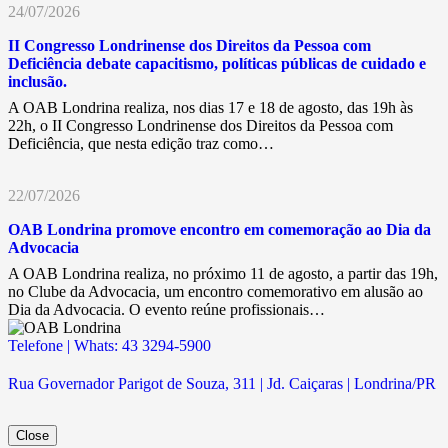
24/07/2026
II Congresso Londrinense dos Direitos da Pessoa com
Deficiência debate capacitismo, políticas públicas de cuidado e
inclusão.
A OAB Londrina realiza, nos dias 17 e 18 de agosto, das 19h às
22h, o II Congresso Londrinense dos Direitos da Pessoa com
Deficiência, que nesta edição traz como…
22/07/2026
OAB Londrina promove encontro em comemoração ao Dia da
Advocacia
A OAB Londrina realiza, no próximo 11 de agosto, a partir das 19h,
no Clube da Advocacia, um encontro comemorativo em alusão ao
Dia da Advocacia. O evento reúne profissionais…
Telefone | Whats: 43 3294-5900
Rua Governador Parigot de Souza, 311 | Jd. Caiçaras | Londrina/PR
Close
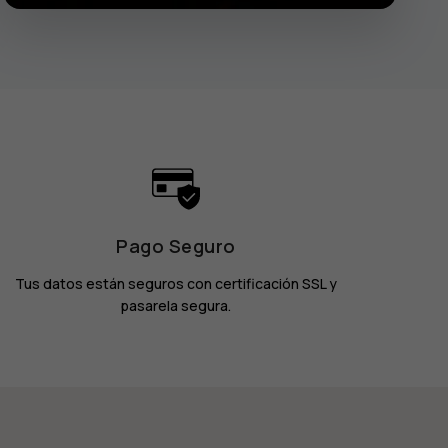
Pago Seguro
Tus datos están seguros con certificación SSL y
pasarela segura.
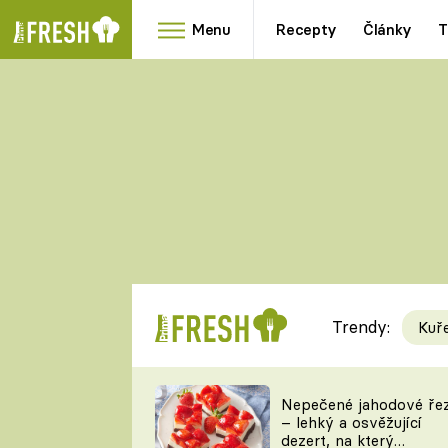
Menu
Recepty
Články
T
Oblíbené
Přílohy
recepty
HRANOLKY
HOUBY
KNEDLÍKY
DÝNĚ
KAŠE
RYCHLOVKY
Trendy:
Kuř
Populární
Videorecept
Nepečené jahodové ře
– lehký a osvěžující
kuchaři
dezert, na který
TEĎ VAŘÍ ŠÉF!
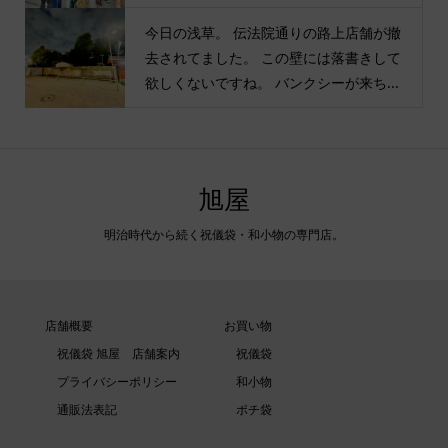
今日の浅草。 伝法院通りの路上店舗が撤
去されてました。 この壁には落書きして
欲しくないですね。 バンクシーが来ち...
旭屋
明治時代から続く祝儀袋・和小物の専門店。
店舗概要
お買い物
祝儀袋 旭屋 店舗案内
祝儀袋
プライバシーポリシー
和小物
通販法表記
ポチ袋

━━━━━━

Work request: Looking at the records above, please output exactly the lines that run from the one holding "明治時代から続く祝儀袋・和小物の専門店。" to the final line, and only those.

Response box:
明治時代から続く祝儀袋・和小物の専門店。
店舗概要
お買い物
祝儀袋 旭屋 店舗案内
祝儀袋
プライバシーポリシー
和小物
通販法表記
ポチ袋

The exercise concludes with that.